When the reports say that people visiting the house saw the child healthy, dressed and ok, was it his twin they were shown then? It must've been, or it would have been noted that he was tinly for his age.

randomAXEofkindness · 05/10/2013 18:30

AnyFucker, maybe it's BoneyBack - you've got no evidence! - Jefferson Grin

TensionWheelsCoolHeels · 05/10/2013 18:32

More from his testimony

'He said: “She wasn’t bathing him. She wasn’t changing him.”

And Mr Khan said he would only see Hutton feeding Hamzah milk. He said his former partner drank cider and vodka heavily, especially after the death of her mother.

“She’d be absolutely out of it,” he said.'

So, while living there, he did nothing about the care that his son needed, despite his wife not bathing him, not feeding him, and being 'absolutely out of it' as he puts it.

I've read posts on this forum from men who had alcoholic wives/partners, and while it's clear it is absolute hell living with someone like that, not one of them have said they stood back and watched while their own child was neglected by an 'absolutely out of it' alcoholic.

He absolutely should be in jail for his part in the neglect of his own children, when that neglect, which he witnessed and did nothing about, resulted in one of his children dying in the most appaulling circumstances.

Zoe567 · 05/10/2013 18:35

I agree. His neglect and his failure too.

AnyFucker · 05/10/2013 18:36

axe you could be right

I see echoes of this shit in quite a few of the FWR trolls. All the same innit. Nothing ever their fault.

nicename · 05/10/2013 19:25

If the child were a dog, the father would be jailed for neglect and cruelty.

The father wasn't living in fear of his wife so was too scared to do something while he lived there. He just watched. There is no reason why he didn't care for his own child. He sat on his arse while 'she' starved his child. Couldn't he feed or change the child? What stopped him in the first 3 years of his life? The neglect didn't just happen, it must have been from the get go with this child.

People like this only feel for themselves. Only pity themselves. And yet they have children , and have more - why?

Bogeyface · 05/10/2013 19:40

So she wasnt feeding and changing him, why didnt his father?

The more I find out the more I am convinced that that bastard should be in jail too.

OP posts:
ajandjjmum · 05/10/2013 20:28

What really got to me was when the interviewer asked 'what does the future hold for you', his response was along the lines I've got to get over it and get on with my life.

What about the other children? Would the response of any caring and responsible parent be 'I need to give my other children a home, and help them get over this tragedy'.

I wanted to smack him!

So OP - to answer your question - YADNBU.

TheCrumpetQueen · 05/10/2013 20:36

I don't know if anyone's mentioned this, but I read this heartbreaking thread on Dadsnet the other day about a very desperate father trying to get action from SS in a very similar situation as Ms Hutton.

It highlights how, even when fathers are very worried and demand help and intervention from SS, it doesn't always happen very easily.

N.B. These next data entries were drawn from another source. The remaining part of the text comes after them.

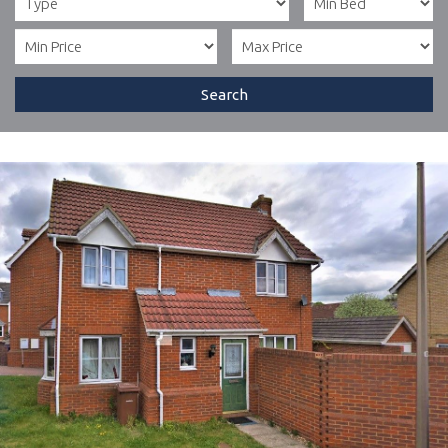
Search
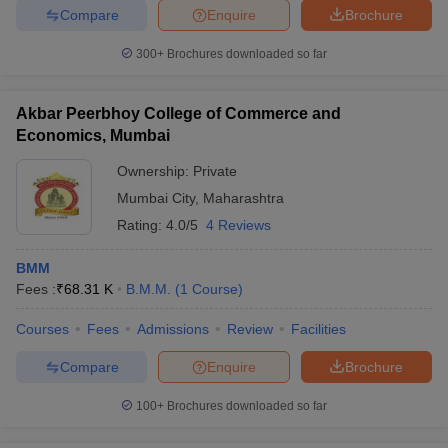
Compare
Enquire
Brochure
300+
Brochures downloaded so far
Akbar Peerbhoy College of Commerce and
Economics, Mumbai
Ownership:
Private
Mumbai City
,
Maharashtra
Rating:
4.0/5
4 Reviews
BMM
Fees :
₹
68.31 K
B.M.M.
(
1
Course
)
Courses
Fees
Admissions
Review
Facilities
Compare
Enquire
Brochure
100+
Brochures downloaded so far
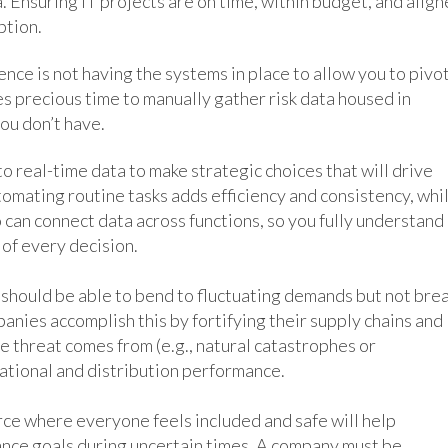
 Ensuring IT projects are on time, within budget, and alig
ption.
nce is not having the systems in place to allow you to pivo
kes precious time to manually gather risk data housed in
ou don’t have.
o real-time data to make strategic choices that will drive
tomating routine tasks adds efficiency and consistency, whi
can connect data across functions, so you fully understand
of every decision.
should be able to bend to fluctuating demands but not bre
panies accomplish this by fortifying their supply chains and
e threat comes from (e.g., natural catastrophes or
rational and distribution performance.
ce where everyone feels included and safe will help
nce goals during uncertain times. A company must be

I'm not sure what happened to this child/dad in question but I hope the child is ok.

missmargot · 05/10/2013 20:54

That's very upsetting to read. DH has had a similar reaction from SS trying to get them to intervene with DSS, although the situation is very different and the abuse emotional not physical. Several years ago when SS were involved DH only found out from the police months after the incidents had happened, SS didn't inform him despite him seeing DSS regularly and having parental responsibility.

Out of interest, is Hamzah's father than father of the rest of the children too?

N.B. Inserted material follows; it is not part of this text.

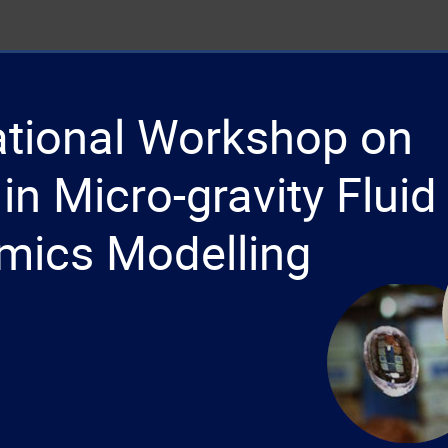
national Workshop on
in Micro-gravity Fluid
mics Modelling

ajandjjmum · 05/10/2013 21:13

I am fairly sure he is the father of all 8 children.

BoneyBackJefferson · 05/10/2013 22:18

random

If pot shots are what your argument boils down to then you really don't have much.

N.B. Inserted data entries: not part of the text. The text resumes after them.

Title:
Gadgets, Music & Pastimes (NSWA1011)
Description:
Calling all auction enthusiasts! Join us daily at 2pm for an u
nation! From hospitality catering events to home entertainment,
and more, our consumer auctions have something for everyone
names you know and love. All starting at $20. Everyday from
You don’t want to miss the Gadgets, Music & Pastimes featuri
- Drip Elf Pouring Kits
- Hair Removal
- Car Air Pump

differentnameforthis · 06/10/2013 00:32

So a woman lets her child die in horrible circumstances & it's the father's fault. That doesn't surprise me on MN! Of course it isn't the mother's fault! Hmm

How easy would it have been to facilitate access of any kind with a toddler if you have to stay away from the toddlers mother?

Also, we do not know what happened, do we? We don't know how & when & if he tried to get access & what was said to him to prevent it.